A Blast from the Past


Located just outside of Plymouth, MA, Plimouth Plantation  is a wonderful living history site.  (Click on the title of this post to visit their website).  It does a great job taking  the visitor back to the past.  In the Wampanoag home site the interpreters, all Native Americans themselves, share with the visitor both the culture of the 1620’s tribal people as well as the assimilation of Native American culture with American pop culture--if you care to ask.  

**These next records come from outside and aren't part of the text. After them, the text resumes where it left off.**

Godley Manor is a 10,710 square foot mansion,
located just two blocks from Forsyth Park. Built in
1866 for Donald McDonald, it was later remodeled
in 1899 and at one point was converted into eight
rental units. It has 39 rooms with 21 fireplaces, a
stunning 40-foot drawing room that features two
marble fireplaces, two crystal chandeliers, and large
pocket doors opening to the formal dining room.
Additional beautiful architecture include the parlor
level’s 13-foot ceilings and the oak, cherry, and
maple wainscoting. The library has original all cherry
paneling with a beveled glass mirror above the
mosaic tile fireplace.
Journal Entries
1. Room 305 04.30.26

If found myself more interested during this trip about one culture’s assimilation into another’s.  In the past I had not realized there were still native people in the northeast.  Having grown up in CT. I’d only had contact with people who might tell me, “I’m part Indian” the same way I might have shared, “I”m part Italian”  An important part of my ethnic heritage and a large part of who I am--but it was no longer  very relevant to my everyday American girl school life.  When my family traveled west in the 1960’s I saw many people of Native heritage and naturally, at 9 years old,  I was intrigued.  But modern day native cultures in modern day eastern seaboard states--I just didn’t realized they existed.  And to be honest, when I heard of the Foxwoods Casino, allowed to be built on tribal lands I really did think--oh, here are some people of Native American decent trying to cash in on a good deal.  Now however,  I see I was wrong.   There really is a people group in CT. who remember their native, cultural past and feel a loss for it.   I spoke to a Native American man last week who had a grandparent who had spent the first 6 years of his life in a Wetu (the Native American ‘wigwam’ of the Wampanoag people)right there in Massachusetts at the same time my own dad’s parents were starting their family in suburban Philadelphia.  He talked to me about the loss he felt for the way of life of his grandparents and people and he spoke about the desire and goal to keep his culture alive and thriving for future generations.

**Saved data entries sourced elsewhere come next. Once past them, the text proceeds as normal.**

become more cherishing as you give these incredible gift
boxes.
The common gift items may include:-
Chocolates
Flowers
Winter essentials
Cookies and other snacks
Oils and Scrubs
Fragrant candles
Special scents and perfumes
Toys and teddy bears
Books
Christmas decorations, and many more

I guess, with all my thoughts recently of my own children, coming to terms with who they are and how their past and ethnic heritage will fit in with their present and future, I have a lot more interest in these types of things.  And I guess  a bit more sensitivity too.

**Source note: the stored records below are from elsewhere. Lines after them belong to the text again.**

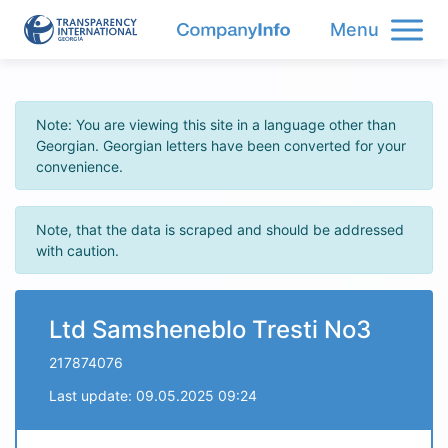
Menu
Note: You are viewing this site in a language other than
Georgian. Georgian letters have been converted for your
convenience.
Note, that the data is scraped and should be addressed
with caution.
Ltd Samsheneblo Tresti No3
217874076
Last update: 09.05.2025 09:24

My pictures of Plimouth Plantation are not great.  I guess I didn’t want to take pictures of the actual people, since they are real people and it’s not some kind of zoo!    The interpreters in the 1627 village, a replica of the original Plimouth, stay in character as they talk and  answer questions about their life and times.


Here is a picture of Kai checking out the dugout canoe at the Wampanoag site, the kids posing on a cannon from the fort (are you supposed to let your kids sit on the 400 year old cannon?), my family in a typical Plimouth home and the kids playing in the hands on area inside the visitor center(no problem photographing these living history interpreters). Top picture is  the colonial village from the fort--note the beautiful bay in the distance.